Re: mmap, the language go, problems with the linux kernel

From: Ted Ts'o
Date: Wed Feb 09 2011 - 14:18:07 EST


On Wed, Feb 09, 2011 at 05:30:19PM +0100, Martin Capitanio wrote:
> So, I hope I managed now to put all the involved on the cc list. Here
> are the relevant responses I've got from the other ml. I think
> there is still a confusion what the mmap syscall actually should
> do in the case of PROT_NONE (Data cannot be accessed)
> http://pubs.opengroup.org/onlinepubs/009695399/functions/mmap.html

Actually, I don't think the confusion has anything to do with
PROT_NONE. The Go designers have themselves said that their intent
was to reserve the virtual address space. So that much is clear.

The real quesiton is what does RLIMIT_AS and ulimit -v supposed to
*do*. The Single Unix Specification (and POSIX, which is where this
comes from), is quite vague: "the maximum size of a process's total
available memory, in bytes". What in the world is "total available
memory"?!? BSD also has RLIMIT_RSS, which was not adopted by Posix
(not surprising, given that in the early days it was dominated by
System V folks).

AIX and the BSD's don't implement RLIMIT_AS at all. Solaris does, but
the man page just says "total available memory", again without
specifying what that means. Solaris also has a RLIMIT_VMEM, which is
the total amount of virtual address space, so apparently Solaris seems
to think that RLIMIT_VMEM and RLIMIT_AS are different things.

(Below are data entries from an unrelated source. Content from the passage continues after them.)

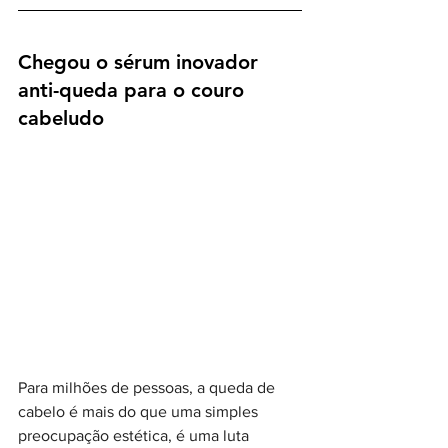
Chegou o sérum inovador 
anti-queda para o couro 
cabeludo
Para milhões de pessoas, a queda de 
cabelo é mais do que uma simples 
preocupação estética, é uma luta 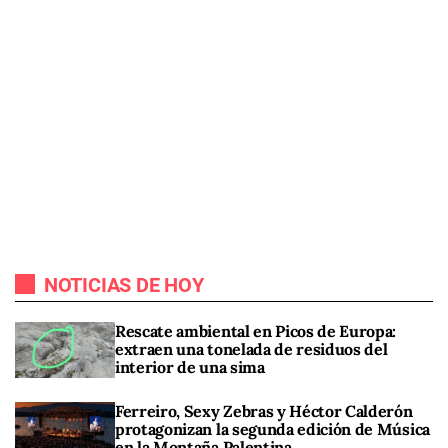
NOTICIAS DE HOY
Rescate ambiental en Picos de Europa:
extraen una tonelada de residuos del
interior de una sima
Ferreiro, Sexy Zebras y Héctor Calderón
protagonizan la segunda edición de Música
en la Montaña Palentina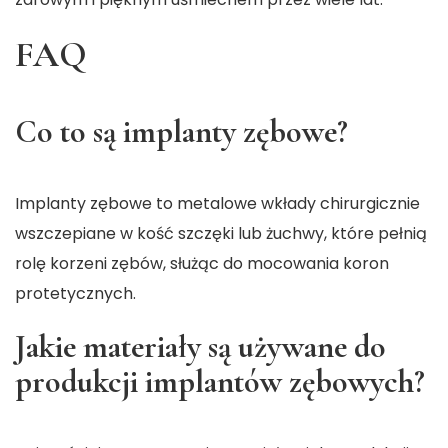
FAQ
Co to są implanty zębowe?
Implanty zębowe to metalowe wkłady chirurgicznie
wszczepiane w kość szczęki lub żuchwy, które pełnią
rolę korzeni zębów, służąc do mocowania koron
protetycznych.
Jakie materiały są używane do
produkcji implantów zębowych?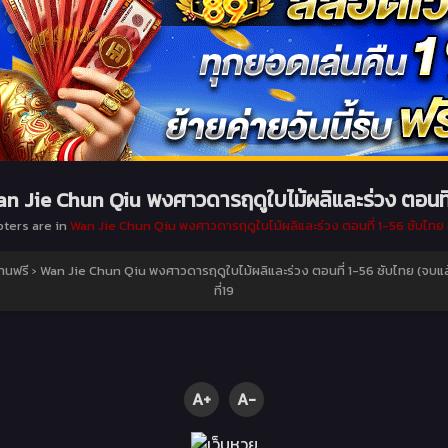
n Jie Chun Qiu พงศาวดารฤดูใบไม้ผลิและร่วง ตอนที
pters are in
Wan Jie Chun Qiu พงศาวดารฤดูใบไม้ผลิและร่วง ตอนที่ 1-56 ซับไทย 
านฟรี
›
Wan Jie Chun Qiu พงศาวดารฤดูใบไม้ผลิและร่วง ตอนที่ 1-56 ซับไทย (จบแล
ที่19
A+
A-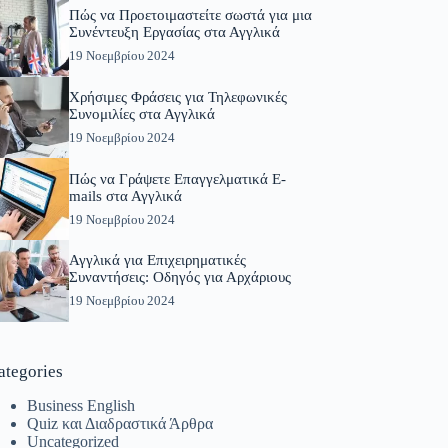
Πώς να Προετοιμαστείτε σωστά για μια
Συνέντευξη Εργασίας στα Αγγλικά
19 Νοεμβρίου 2024
Χρήσιμες Φράσεις για Τηλεφωνικές
Συνομιλίες στα Αγγλικά
19 Νοεμβρίου 2024
Πώς να Γράψετε Επαγγελματικά E-
mails στα Αγγλικά
19 Νοεμβρίου 2024
Αγγλικά για Επιχειρηματικές
Συναντήσεις: Οδηγός για Αρχάριους
19 Νοεμβρίου 2024
ategories
Business English
Quiz και Διαδραστικά Άρθρα
Uncategorized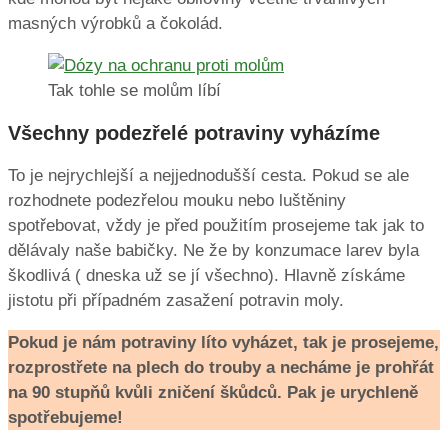
masných výrobků a čokolád.
Tak tohle se molům líbí
Všechny podezřelé potraviny vyházíme
To je nejrychlejší a nejjednodušší cesta. Pokud se ale
rozhodnete podezřelou mouku nebo luštěniny
spotřebovat, vždy je před použitím prosejeme tak jak to
dělávaly naše babičky. Ne že by konzumace larev byla
škodlivá ( dneska už se jí všechno). Hlavně získáme
jistotu při případném zasažení potravin moly.
Pokud je nám
potraviny
líto vyházet, tak je prosejeme,
rozprostřete na plech do trouby a necháme je prohřát
na 90 stupňů kvůli zničení škůdců. Pak je urychleně
spotřebujeme!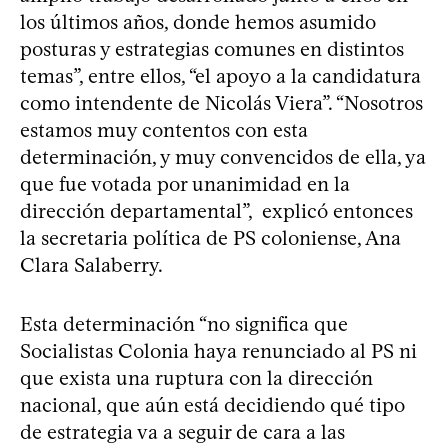
los últimos años, donde hemos asumido
posturas y estrategias comunes en distintos
temas”, entre ellos, “el apoyo a la candidatura
como intendente de Nicolás Viera”. “Nosotros
estamos muy contentos con esta
determinación, y muy convencidos de ella, ya
que fue votada por unanimidad en la
dirección departamental”, explicó entonces
la secretaria política de PS coloniense, Ana
Clara Salaberry.
Esta determinación “no significa que
Socialistas Colonia haya renunciado al PS ni
que exista una ruptura con la dirección
nacional, que aún está decidiendo qué tipo
de estrategia va a seguir de cara a las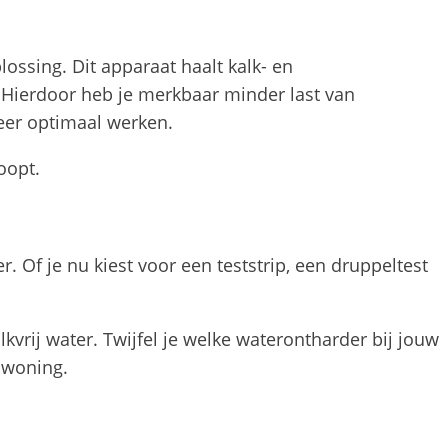
ossing. Dit apparaat haalt kalk- en
. Hierdoor heb je merkbaar minder last van
eer optimaal werken.
oopt.
. Of je nu kiest voor een teststrip, een druppeltest
lkvrij water. Twijfel je welke waterontharder bij jouw
 woning.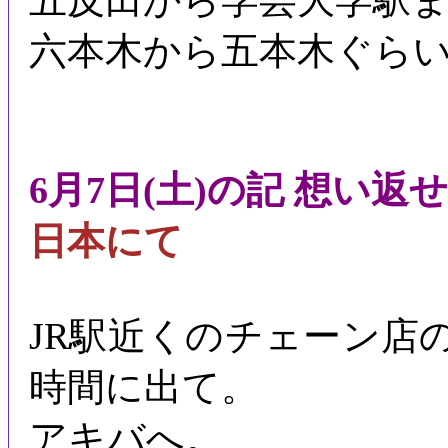
五反田から学芸大学駅
六本木から五本木ぐら
6月7日(土)の記 想い返
日本にて
JR駅近くのチェーン店
時間に出て。
アキバへ。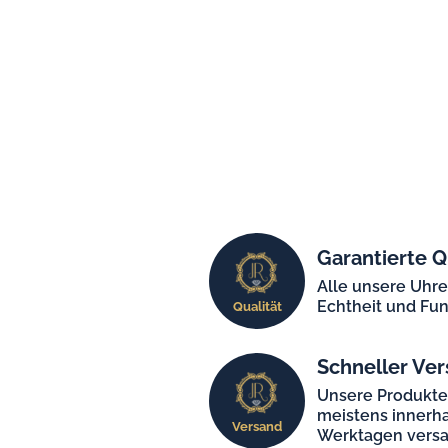
Garantierte Q
Alle unsere Uhr
Echtheit und Fun
Qualität
Schneller Ver
Unsere Produkt
meistens innerha
Versand
Werktagen versa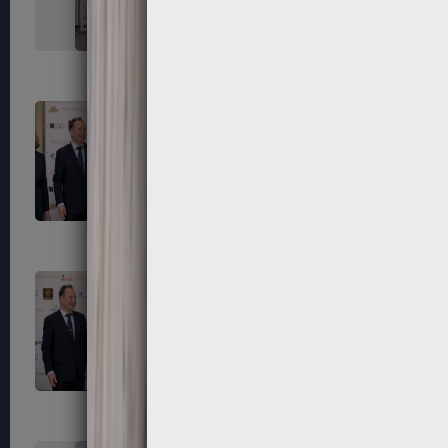
323
324
327
328
331
332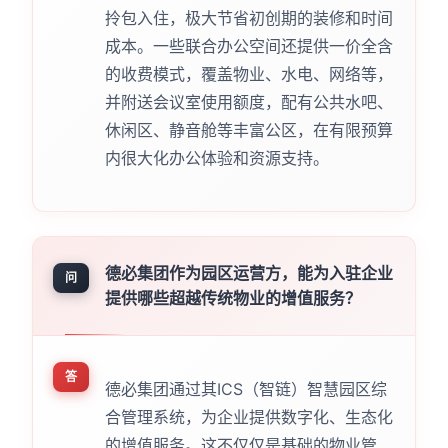
拎包入住，极大节省初创期的装修和时间
成本。一些联合办公空间还提供一价全含
的收费模式，覆盖物业、水电、网络等，
并附送会议室使用额度，配有公共水吧、
休闲区、静音舱等丰富公区，在有限预算
内很大化办公体验和资源支持。
德必集团作为园区运营方，能为入驻企业
问
提供哪些超越传统物业的增值服务？
答
德必集团通过其ICS（智链）智慧园区综
合管理系统，为企业提供数字化、生态化
的增值服务。这不仅仅是基础的物业管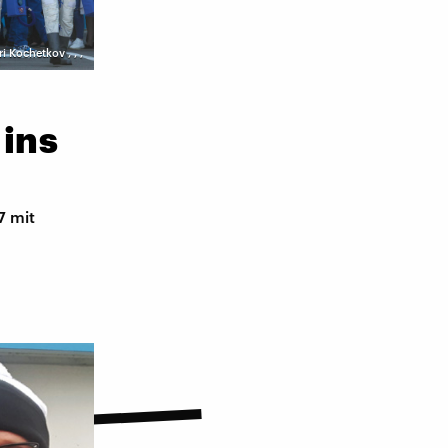
uri Kochetkov
,
,
,
 ins
7 mit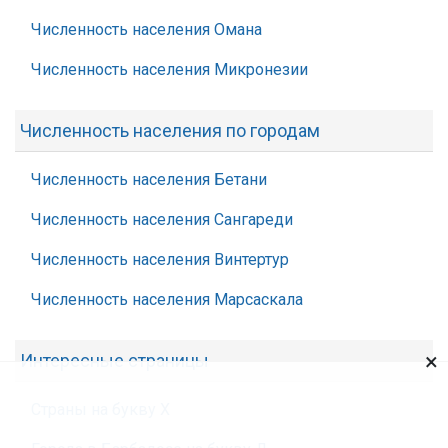
Численность населения Омана
Численность населения Микронезии
Численность населения по городам
Численность населения Бетани
Численность населения Сангареди
Численность населения Винтертур
Численность населения Марсаскала
×
Интересные страницы
Страны на букву Х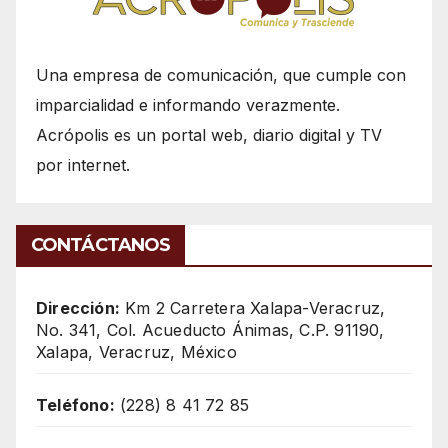
Una empresa de comunicación, que cumple con
imparcialidad e informando verazmente.
Acrópolis es un portal web, diario digital y TV
por internet.
CONTÁCTANOS
Dirección:
Km 2 Carretera Xalapa-Veracruz,
No. 341, Col. Acueducto Ánimas, C.P. 91190,
Xalapa, Veracruz, México
Teléfono:
(228) 8 41 72 85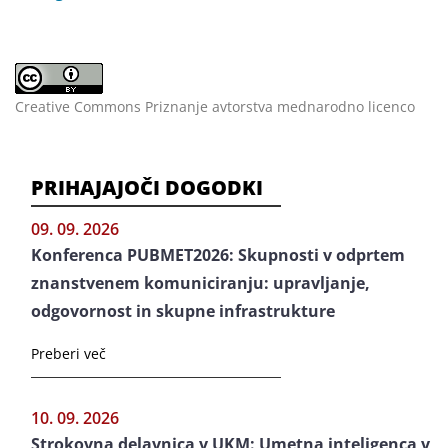
Creative Commons Priznanje avtorstva mednarodno licenco
PRIHAJAJOČI DOGODKI
09. 09. 2026
Konferenca PUBMET2026: Skupnosti v odprtem
znanstvenem komuniciranju: upravljanje,
odgovornost in skupne infrastrukture
Preberi več
10. 09. 2026
Strokovna delavnica v UKM: Umetna inteligenca v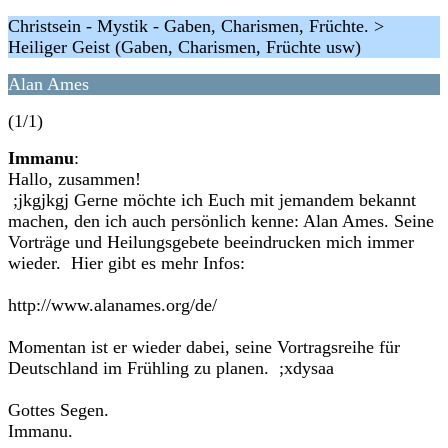
Christsein - Mystik - Gaben, Charismen, Früchte. >
Heiliger Geist (Gaben, Charismen, Früchte usw)
Alan Ames
(1/1)
Immanu
:
Hallo, zusammen!
;jkgjkgj Gerne möchte ich Euch mit jemandem bekannt
machen, den ich auch persönlich kenne: Alan Ames. Seine
Vorträge und Heilungsgebete beeindrucken mich immer
wieder. Hier gibt es mehr Infos:
http://www.alanames.org/de/
Momentan ist er wieder dabei, seine Vortragsreihe für
Deutschland im Frühling zu planen. ;xdysaa
Gottes Segen.
Immanu.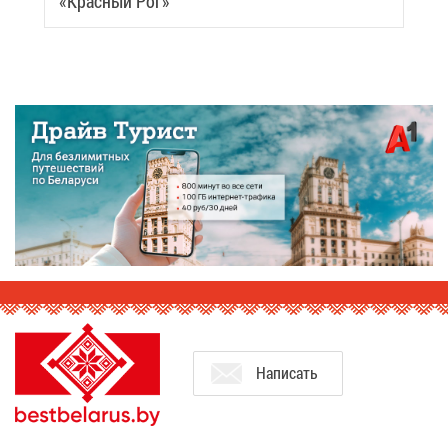
«Крас­ный Рог»
На­пи­сать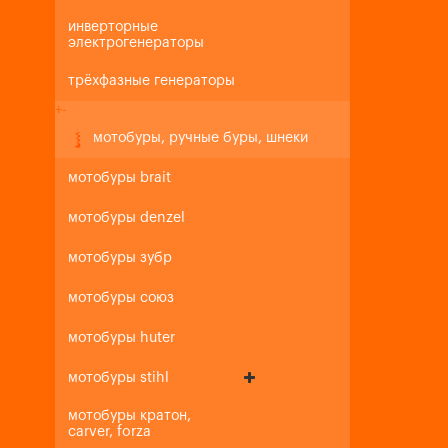
инверторные
электрогенераторы
трёхфазные генераторы
+
-
мотобуры, ручные буры, шнеки
мотобуры brait
мотобуры denzel
мотобуры зубр
мотобуры союз
мотобуры huter
мотобуры stihl
мотобуры кратон,
carver, forza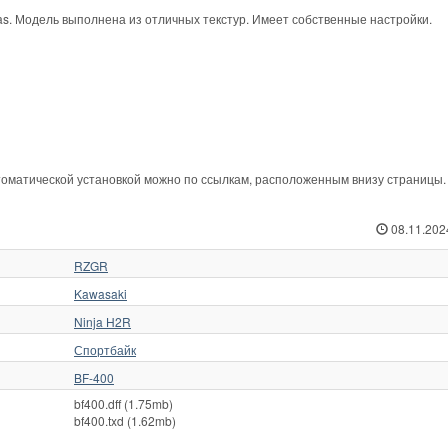
. Модель выполнена из отличных текстур. Имеет собственные настройки.
оматической установкой можно по ссылкам, расположенным внизу страницы.
08.11.202
RZGR
Kawasaki
Ninja H2R
Спортбайк
BF-400
bf400.dff (1.75mb)
bf400.txd (1.62mb)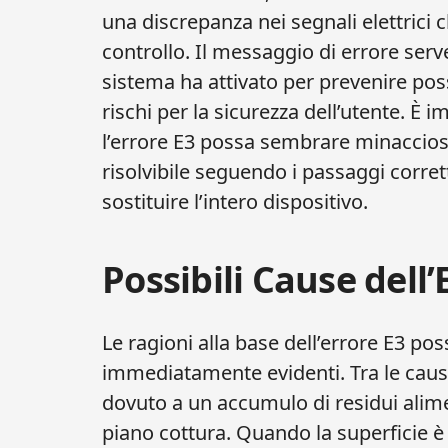
una discrepanza nei segnali elettrici 
controllo. Il messaggio di errore serv
sistema ha attivato per prevenire pos
rischi per la sicurezza dell’utente. È
l’errore E3 possa sembrare minaccios
risolvibile seguendo i passaggi corre
sostituire l’intero dispositivo.
Possibili Cause dell’
Le ragioni alla base dell’errore E3 p
immediatamente evidenti. Tra le cause
dovuto a un accumulo di residui alime
piano cottura. Quando la superficie è 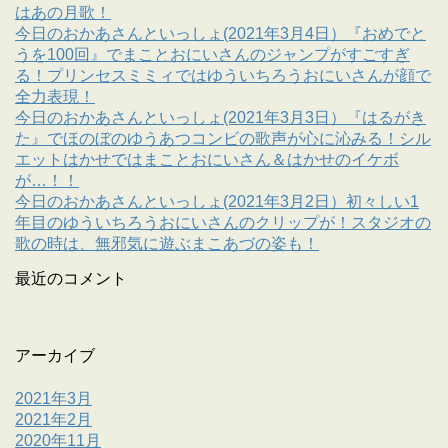
はあの月歌！
今日のおかあさんといっしょ(2021年3月4日）『おめでと
うを100回』でまことおにいさんのジャンプがすごすぎ
る！プリンセスミミィではゆういちろうおにいさんが顔で
全力表現！
今日のおかあさんといっしょ(2021年3月3日）『はるがき
た』でほのぼのゆうあつコンビの歌声が心に沁みる！シル
エットはかせではまことおにいさん＆はかせのイケボ
が…！！
今日のおかあさんといっしょ(2021年3月2日）初々しい1
年目のゆういちろうおにいさんのクリップが！スタジオの
歌の時は、無邪気に遊ぶまこあづの姿も！
最近のコメント
アーカイブ
2021年3月
2021年2月
2020年11月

Linux has interpreted RLIMIT_AS to mean total amount of virtual
address space for a long, long time. (The interpretation AS ==
"address space" does make sense, although it's not clear that's what
the original definition of RLIMIT_AS was supposed to mean.) Linux
also has a RLIMIT_RSS, probably taken from BSD, which is not
implemented (although if you are using memory cgroups, you can
effectively get the same result as limiting a process's RSS, although
via different API).

Bash has definied rlimit -v to mean "total amount of virtual memory"
and implements it via RLIMIT_AS, so it's pretty clear that its intent
was that rlimit -v is supposed to mean "virtual address space". (Or
maybe it was documented that way and the letter 'v' chosen because
that's what RLIMIT_AS has meant on Linux for a long time.)

The bottom line is that so long as Go's memory management system is
intending to reserve virtual address space, there is no real conflict
in the question of what PROT_NONE means. Both Linux and Go intend it
to mean, "reserve address space". The better line of argumentation
from the Go perspective is that RLIMIT_AS shouldn't mean restricting
the virtual address space, but "something else". But that would mean
changing Linux's behavior, which has been established for many, many
years. And arguably the specification is vague at best. (What does
"available memory" mean, anyway? Does it mean physical memory?
physical memory plus whatever swap space happens to be available?
Does VM overcommit be taken into account --- what if every single page
in every single copy of the 'ftpd' binary gets attached by a debugger
and modified?)

Linux has interpreted it to mean "virtual address space", and in fact
it's documented as such in the its version of the getrlimit man page.
I'd have to agree with Linus that it's probably way too late to change
what it means (or what Linux thinks it means, anyway).

In any case, it's deployed on so many machines that any change would
take years to roll out anyway. What I'd probably recommend to Go
developers is to check the value of RLIMIT_AS via getrlimit(), and if
it's too small for what you want, print a human-readable error or
warning message telling the user to limit the RLIMIT_AS, and then
either stop, or use some alternate allocation strategy.